ふるさとの抵抗~紅い菊の伝説4~
 白いカラス九朗は秋の空をゆったりと飛んでいた。 アルビノである彼は群れで行動することを嫌い、常に単独行動をとっていた。 
 この春から棲み着いた美しが丘という街は都会に通じる駅を中心として同心円状に広がった街であり、まだ開発途上であるために自然が多く残されていて彼にとっては住みよい街だった。それでも他の仲間達がするように人間のおこぼれに預かるということはせずに自らの力で生き抜く姿勢を崩さなかった。
 眼下に見える白い校舎は、彼の主(あるじ)である鏡美鈴の通っている中学校だ。彼はそこを好んで旋回する。それは常に彼女との精神的なつながりを保ち、いつでも必要な情報を提供できるようにするためだった。

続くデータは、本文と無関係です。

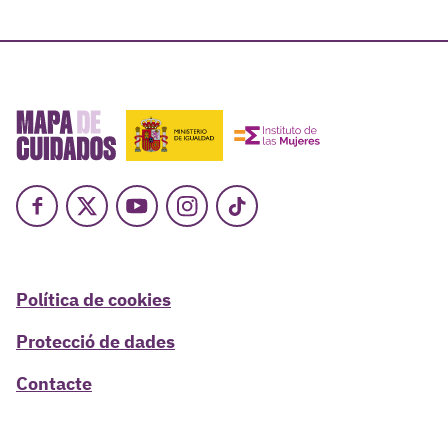
Facebook
X
Youtube
Instagram
TikTok
Política de cookies
Protecció de dades
Contacte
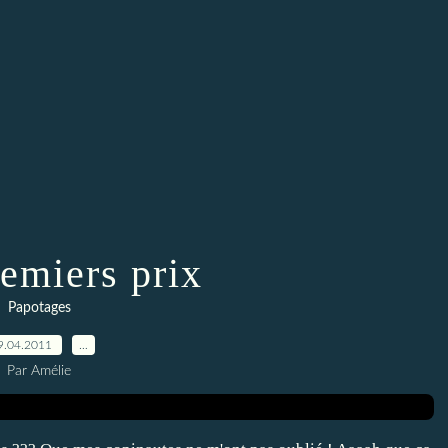
emiers prix
Papotages
9.04.2011
…
Par Amélie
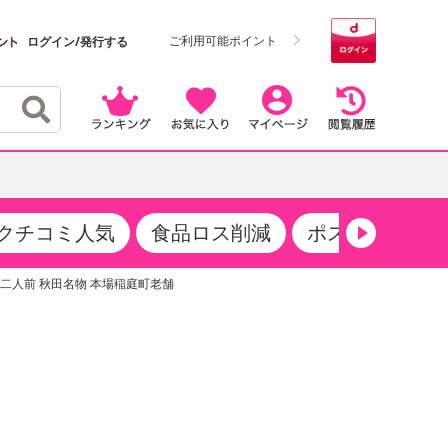
ご利用可能ポイント
ログイン/発行する
クチコミ人気
食品ロス削減
ポストにお届け
クーポン
・サプリメント
品
・収納・寝具
マタニティ
ケア
商品限定クーポン
 二人前 秋田名物 本場稲庭町老舗
食品ギフト
おつまみ
ココア・チョコレート飲料
その他 アルコール飲料
弁当箱・水筒・弁当グッズ
下着・ルームウェア
その他 食品
製菓・製パン材料
飲料ギフト
生活雑貨
メンズ
その他 お菓子・スイーツ
その他 飲料
スポーツ・アウトドア用品
ベビー・キッズ
介護用品
レッグウェア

 このところこの街は平和だった。使い魔である彼のアンテナにも不穏な空気はかかってこなかった。
 彼にとっては退屈な毎日だったが、主にとってはいいことなのだろう。九朗は窓の外を眺めている主の姿を上空から認めると白い建物の裏手に向かって旋回した。
 主の通っている建物の隣には似たような作りの建物がもう一つ建っていた。これらを人間達は学校と呼んでいるらしい。そこには主達よりも幼い子供達が通っているようだ。二つの建物には毎朝子供達が吸い込まれていき、決まった時間に吐き出されていく。人間達はとにかく群れることが好きなようだ。
 学校の裏手には小さな山がある。
 以前九朗はその山にある森を住み家としていたが、人間の手が入り始めたので今は別の場所をねぐらとしていた。人間の手は日増しに山を蝕んでいき、今は四分の一ほどが剥き出しの地面を曝(さら)している。そのようなことをすることで人間達は自然を支配しているつもりになっているのだろうか、九朗は冷ややかな目をしてその山の姿を見下ろしていた。
 少し高度を下げてみると黄色く塗られた機械を操作している人間達の姿が見えてくる。彼らの中には九朗に興味を示している者がいて、彼の姿を認めると決まって手を振ってくる者がいる。今日もその人間は手を振ってきた。九朗もそれに応えるために急降下をしてその人間の傍を通り過ぎるようにしている。特にその人間に懐こうとしているのではなく、そうする事が面白いのだ。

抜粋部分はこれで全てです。